* [TASK TO CARRY OUT]
Below are the records; print them again exactly and omit the pictures.

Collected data

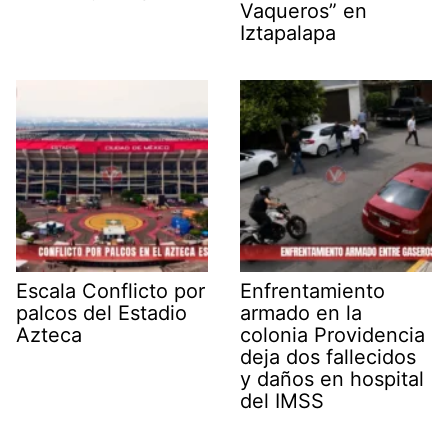
Vaqueros” en
Iztapalapa
Escala Conflicto por
Enfrentamiento
palcos del Estadio
armado en la
Azteca
colonia Providencia
deja dos fallecidos
y daños en hospital
del IMSS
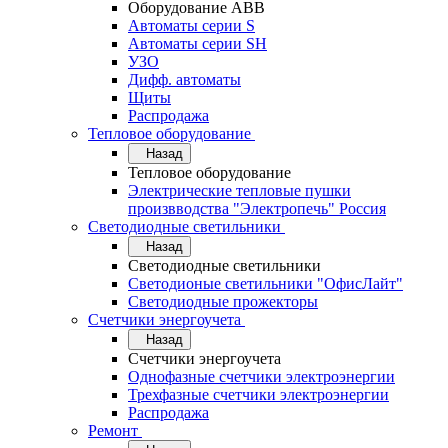
Оборудование АВВ
Автоматы серии S
Автоматы серии SH
УЗО
Дифф. автоматы
Щиты
Распродажа
Тепловое оборудование
Назад
Тепловое оборудование
Электрические тепловые пушки
произвводства "Электропечь" Россия
Светодиодные светильники
Назад
Светодиодные светильники
Светодионые светильники "ОфисЛайт"
Светодиодные прожекторы
Счетчики энергоучета
Назад
Счетчики энергоучета
Однофазные счетчики электроэнергии
Трехфазные счетчики электроэнергии
Распродажа
Ремонт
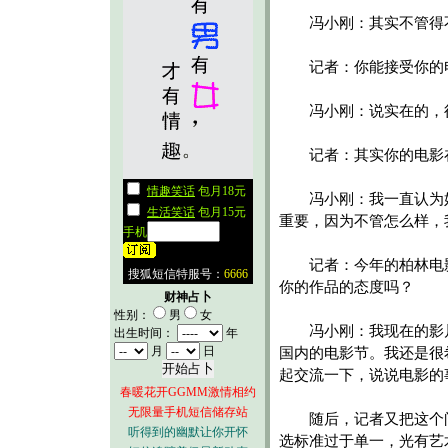
冯小刚：其实不管得不
记者：你能接受你的电
冯小刚：说实在的，得
记者：其实你的电影在
冯小刚：我一直认为好
重要，因为不管怎么样，
记者：今年的柏林电影
你的作品的态度吗？
财神占卜
性别：
男
女
冯小刚：我现在的影片
出生时间：
年
月
日
国内的电影节。我还是很
起交流一下，说说电影的
春暖花开GGMM激情相约
无限量手机短信储存站
随后，记者又把这个问
听得到的幽默让你开怀
选标准过于单一，光有艺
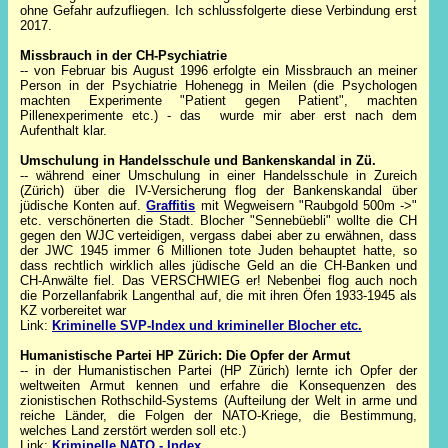
ohne Gefahr aufzufliegen. Ich schlussfolgerte diese Verbindung erst
2017.
Missbrauch in der CH-Psychiatrie
-- von Februar bis August 1996 erfolgte ein Missbrauch an meiner
Person in der Psychiatrie Hohenegg in Meilen (die Psychologen
machten Experimente "Patient gegen Patient", machten
Pillenexperimente etc.) - das wurde mir aber erst nach dem
Aufenthalt klar.
Umschulung in Handelsschule und Bankenskandal in Zü.
-- während einer Umschulung in einer Handelsschule in Zureich
(Zürich) über die IV-Versicherung flog der Bankenskandal über
jüdische Konten auf.
Graffitis
mit Wegweisern "Raubgold 500m ->"
etc. verschönerten die Stadt.
Blocher "Sennebüebli" wollte die CH
gegen den WJC verteidigen, vergass dabei aber zu erwähnen, dass
der JWC 1945 immer 6 Millionen tote Juden behauptet hatte, so
dass rechtlich wirklich alles jüdische Geld an die CH-Banken und
CH-Anwälte fiel. Das VERSCHWIEG er! Nebenbei flog auch noch
die Porzellanfabrik Langenthal auf, die mit ihren Öfen 1933-1945 als
KZ vorbereitet war
Link:
Kriminelle SVP-Index und krimineller Blocher etc.
Humanistische Partei HP Zürich: Die Opfer d
er Armut
-- in der Humanistischen Partei (HP Zürich) lernte ich Opfer der
weltweiten Armut kennen und erfahre die Konsequenzen des
zionistischen Rothschild-Systems (Aufteilung der Welt in arme und
reiche Länder, die Folgen der NATO-Kriege, die Bestimmung,
welches Land zerstört werden soll etc.)
Link:
Kriminelle NATO - Index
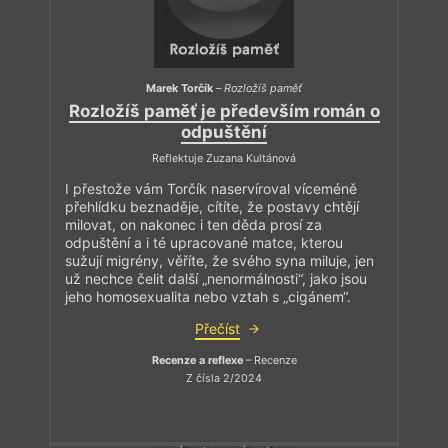
Marek Torčík
–
Rozložíš paměť
Rozložíš paměť je především román o
odpuštění
Reflektuje Zuzana Kultánová
I přestože vám Torčík naservíroval víceméně
přehlídku beznaděje, cítíte, že postavy chtějí
milovat, on nakonec i ten děda prosí za
odpuštění a i té upracované matce, kterou
sužují migrény, věříte, že svého syna miluje, jen
už nechce čelit další „nenormálnosti“, jako jsou
jeho homosexualita nebo vztah s „cigánem“.
Přečíst
Recenze a reflexe
– Recenze
Z čísla 2/2024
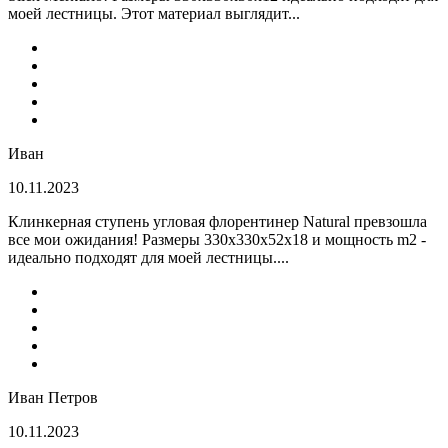
моей лестницы. Этот материал выглядит...
Иван
10.11.2023
Клинкерная ступень угловая флорентинер Natural превзошла
все мои ожидания! Размеры 330х330х52х18 и мощность m2 -
идеально подходят для моей лестницы....
Иван Петров
10.11.2023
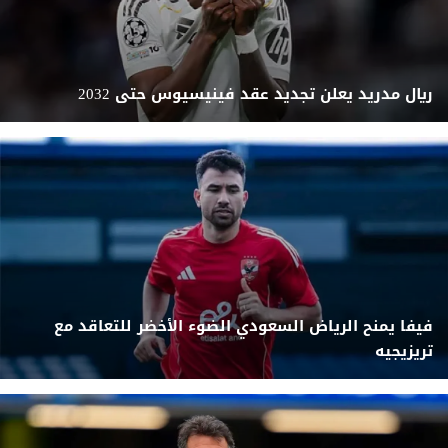
ريال مدريد يعلن تجديد عقد فينيسيوس حتى 2032
فيفا يمنح الرياض السعودي الضوء الأخضر للتعاقد مع
تريزيجيه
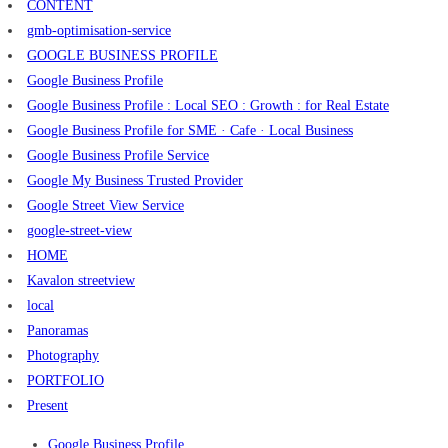
CONTENT
gmb-optimisation-service
GOOGLE BUSINESS PROFILE
Google Business Profile
Google Business Profile : Local SEO : Growth : for Real Estate
Google Business Profile for SME · Cafe · Local Business
Google Business Profile Service
Google My Business Trusted Provider
Google Street View Service
google-street-view
HOME
Kavalon streetview
local
Panoramas
Photography
PORTFOLIO
Present
Google Business Profile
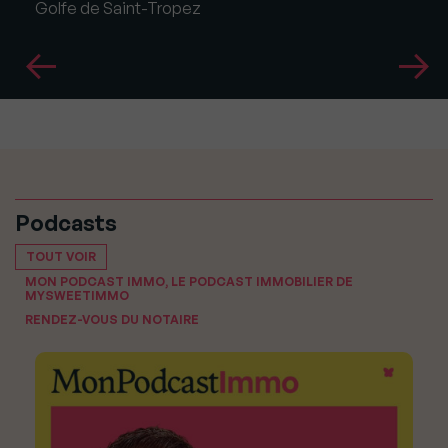
Golfe de Saint-Tropez
Podcasts
TOUT VOIR
MON PODCAST IMMO, LE PODCAST IMMOBILIER DE
MYSWEETIMMO
RENDEZ-VOUS DU NOTAIRE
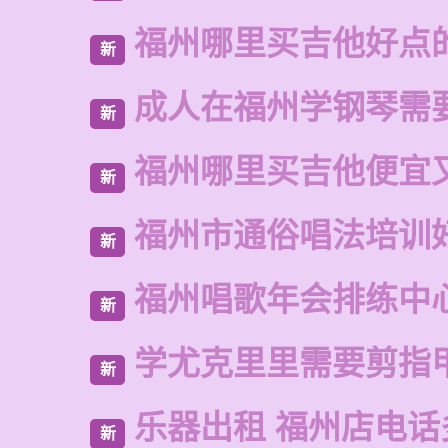
福州哪里买吉他好点
新
成人在福州学钢琴需
新
福州哪里买吉他便宜
新
福州市通俗唱法培训
新
福州唱歌年会排练中
新
学尤克里里需要剪指
新
乐器出租 福州店电话
新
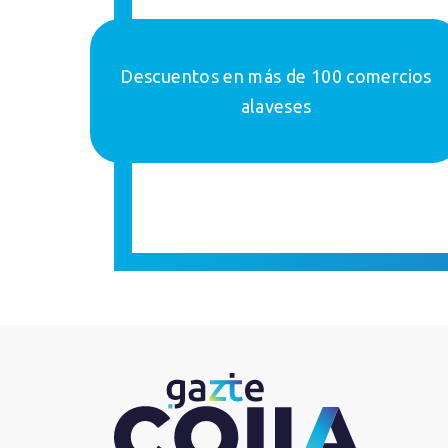
Descuentos en más de 100 comercios
alaveses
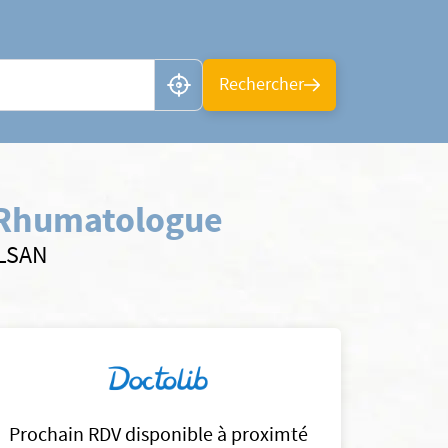
n ou CP
Rechercher
 Rhumatologue
ELSAN
Prochain RDV disponible à proximté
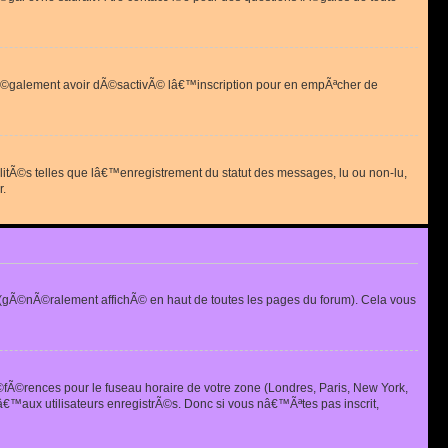
 peut Ã©galement avoir dÃ©sactivÃ© lâ€™inscription pour en empÃªcher de
alitÃ©s telles que lâ€™enregistrement du statut des messages, lu ou non-lu,
r.
(gÃ©nÃ©ralement affichÃ© en haut de toutes les pages du forum). Cela vous
Ã©fÃ©rences pour le fuseau horaire de votre zone (Londres, Paris, New York,
€™aux utilisateurs enregistrÃ©s. Donc si vous nâ€™Ãªtes pas inscrit,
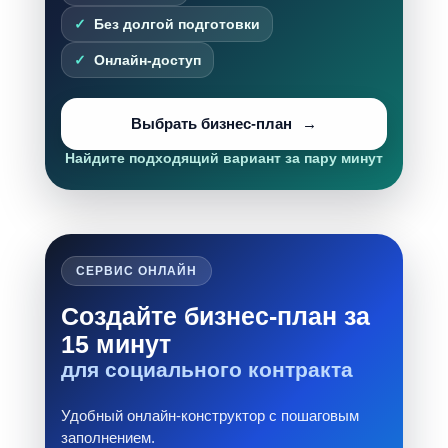
Без долгой подготовки
Онлайн-доступ
Выбрать бизнес-план
Найдите подходящий вариант за пару минут
СЕРВИС ОНЛАЙН
Создайте бизнес-план за
15 минут
для социального контракта
Удобный онлайн-конструктор с пошаговым
заполнением.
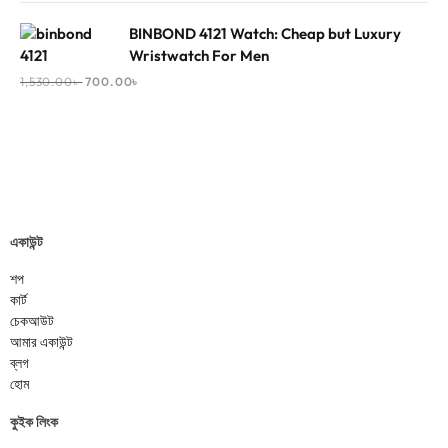
BINBOND 4121 Watch: Cheap but Luxury
Wristwatch For Men
1,530.00
৳
700.00
৳
একাউন্ট
শপ
কার্ট
চেকআউট
আমার একাউন্ট
ব্লগ
হোম
কুইক লিংক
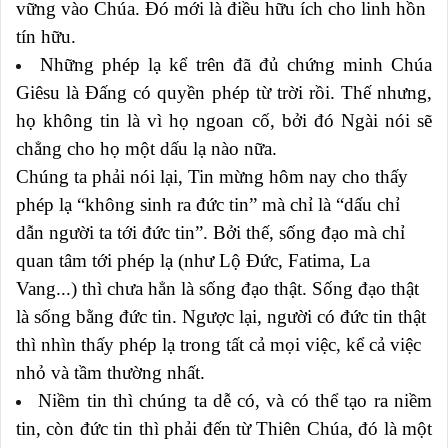
vững vào Chúa. Đó mới là điều hữu ích cho linh hồn
tín hữu.
Những phép lạ kể trên đã đủ chứng minh Chúa
Giêsu là Đấng có quyền phép từ trời rồi. Thế nhưng,
họ không tin là vì họ ngoan cố, bởi đó Ngài nói sẽ
chẳng cho họ một dấu lạ nào nữa.
Chúng ta phải nói lại, Tin mừng hôm nay cho thấy
phép lạ “không sinh ra đức tin” mà chỉ là “dấu chỉ
dẫn người ta tới đức tin”. Bởi thế, sống đạo mà chỉ
quan tâm tới phép lạ (như Lộ Đức, Fatima, La
Vang...) thì chưa hẳn là sống đạo thật. Sống đạo thật
là sống bằng đức tin. Ngược lại, người có đức tin thật
thì nhìn thấy phép lạ trong tất cả mọi việc, kể cả việc
nhỏ và tầm thường nhất.
Niềm tin thì chúng ta dễ có, và có thể tạo ra niềm
tin, còn đức tin thì phải đến từ Thiên Chúa, đó là một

* [ANSWER TO THIS TASK]
Vaqueros” en
Iztapalapa
Escala Conflicto por
Enfrentamiento
palcos del Estadio
armado en la
Azteca
colonia Providencia
deja dos fallecidos
y daños en hospital
del IMSS
Оборудование АВВ
Автоматы серии S
Автоматы серии SH
УЗО
Дифф. автоматы
Щиты
Распродажа
Тепловое оборудование
Назад
Тепловое оборудование
Электрические тепловые пушки
произвводства "Электропечь" Россия
Светодиодные светильники
Назад
Светодиодные светильники
Светодионые светильники "ОфисЛайт"
Светодиодные прожекторы
Счетчики энергоучета
Назад
Счетчики энергоучета
Однофазные счетчики электроэнергии
Трехфазные счетчики электроэнергии
Распродажа
Ремонт
冯小刚：其实不管得不
记者：你能接受你的电
冯小刚：说实在的，得
记者：其实你的电影在
冯小刚：我一直认为好
重要，因为不管怎么样，
记者：今年的柏林电影
你的作品的态度吗？
财神占卜
性别：
男
女
冯小刚：我现在的影片
出生时间：
年
月
日
国内的电影节。我还是很
起交流一下，说说电影的
春暖花开GGMM激情相约
无限量手机短信储存站
随后，记者又把这个问
听得到的幽默让你开怀
选标准过于单一，光有艺
ohne Gefahr aufzufliegen. Ich schlussfolgerte diese Verbindung erst
2017.
Missbrauch in der CH-Psychiatrie
-- von Februar bis August 1996 erfolgte ein Missbrauch an meiner
Person in der Psychiatrie Hohenegg in Meilen (die Psychologen
machten Experimente "Patient gegen Patient", machten
Pillenexperimente etc.) - das wurde mir aber erst nach dem
Aufenthalt klar.
Umschulung in Handelsschule und Bankenskandal in Zü.
-- während einer Umschulung in einer Handelsschule in Zureich
(Zürich) über die IV-Versicherung flog der Bankenskandal über
jüdische Konten auf.
Graffitis
mit Wegweisern "Raubgold 500m ->"
etc. verschönerten die Stadt.
Blocher "Sennebüebli" wollte die CH
gegen den WJC verteidigen, vergass dabei aber zu erwähnen, dass
der JWC 1945 immer 6 Millionen tote Juden behauptet hatte, so
dass rechtlich wirklich alles jüdische Geld an die CH-Banken und
CH-Anwälte fiel. Das VERSCHWIEG er! Nebenbei flog auch noch
die Porzellanfabrik Langenthal auf, die mit ihren Öfen 1933-1945 als
KZ vorbereitet war
Link:
Kriminelle SVP-Index und krimineller Blocher etc.
Humanistische Partei HP Zürich: Die Opfer d
er Armut
-- in der Humanistischen Partei (HP Zürich) lernte ich Opfer der
weltweiten Armut kennen und erfahre die Konsequenzen des
zionistischen Rothschild-Systems (Aufteilung der Welt in arme und
reiche Länder, die Folgen der NATO-Kriege, die Bestimmung,
welches Land zerstört werden soll etc.)
Link:
Kriminelle NATO - Index
Marek Torčík
–
Rozložíš paměť
Rozložíš paměť je především román o
odpuštění
Reflektuje Zuzana Kultánová
I přestože vám Torčík naservíroval víceméně
přehlídku beznaděje, cítíte, že postavy chtějí
milovat, on nakonec i ten děda prosí za
odpuštění a i té upracované matce, kterou
sužují migrény, věříte, že svého syna miluje, jen
už nechce čelit další „nenormálnosti“, jako jsou
jeho homosexualita nebo vztah s „cigánem“.
Přečíst
Recenze a reflexe
– Recenze
Z čísla 2/2024
моей лестницы. Этот материал выглядит...
Иван
10.11.2023
Клинкерная ступень угловая флорентинер Natural превзошла
все мои ожидания! Размеры 330х330х52х18 и мощность m2 -
идеально подходят для моей лестницы....
Иван Петров
10.11.2023
ريال مدريد يعلن تجديد عقد فينيسيوس حتى 2032
فيفا يمنح الرياض السعودي الضوء الأخضر للتعاقد مع
تريزيجيه
CONTENT
gmb-optimisation-service
GOOGLE BUSINESS PROFILE
Google Business Profile
Google Business Profile : Local SEO : Growth : for Real Estate
Google Business Profile for SME · Cafe · Local Business
Google Business Profile Service
Google My Business Trusted Provider
Google Street View Service
google-street-view
HOME
Kavalon streetview
local
Panoramas
Photography
PORTFOLIO
Present
Google Business Profile
Golfe de Saint-Tropez
Podcasts
TOUT VOIR
MON PODCAST IMMO, LE PODCAST IMMOBILIER DE
MYSWEETIMMO
RENDEZ-VOUS DU NOTAIRE
福州哪里买吉他好点
新
成人在福州学钢琴需
新
福州哪里买吉他便宜
新
福州市通俗唱法培训
新
福州唱歌年会排练中
新
学尤克里里需要剪指
新
乐器出租 福州店电话
新
Descuentos en más de 100 comercios
alaveses
n ou CP
Rechercher
 Rhumatologue
ELSAN
Prochain RDV disponible à proximté
 peut Ã©galement avoir dÃ©sactivÃ© lâ€™inscription pour en empÃªcher de
alitÃ©s telles que lâ€™enregistrement du statut des messages, lu ou non-lu,
r.
(gÃ©nÃ©ralement affichÃ© en haut de toutes les pages du forum). Cela vous
Ã©fÃ©rences pour le fuseau horaire de votre zone (Londres, Paris, New York,
€™aux utilisateurs enregistrÃ©s. Donc si vous nâ€™Ãªtes pas inscrit,
Без долгой подготовки
Онлайн-доступ
Выбрать бизнес-план
Найдите подходящий вариант за пару минут
СЕРВИС ОНЛАЙН
Создайте бизнес-план за
15 минут
для социального контракта
Удобный онлайн-конструктор с пошаговым
заполнением.
BINBOND 4121 Watch: Cheap but Luxury
Wristwatch For Men
1,530.00
৳
700.00
৳
একাউন্ট
শপ
কার্ট
চেকআউট
আমার একাউন্ট
ব্লগ
হোম
কুইক লিংক
vững vào Chúa. Đó mới là điều hữu ích cho linh hồn
tín hữu.
Những phép lạ kể trên đã đủ chứng minh Chúa
Giêsu là Đấng có quyền phép từ trời rồi. Thế nhưng,
họ không tin là vì họ ngoan cố, bởi đó Ngài nói sẽ
chẳng cho họ một dấu lạ nào nữa.
Chúng ta phải nói lại, Tin mừng hôm nay cho thấy
phép lạ “không sinh ra đức tin” mà chỉ là “dấu chỉ
dẫn người ta tới đức tin”. Bởi thế, sống đạo mà chỉ
quan tâm tới phép lạ (như Lộ Đức, Fatima, La
Vang...) thì chưa hẳn là sống đạo thật. Sống đạo thật
là sống bằng đức tin. Ngược lại, người có đức tin thật
thì nhìn thấy phép lạ trong tất cả mọi việc, kể cả việc
nhỏ và tầm thường nhất.
Niềm tin thì chúng ta dễ có, và có thể tạo ra niềm
tin, còn đức tin thì phải đến từ Thiên Chúa, đó là một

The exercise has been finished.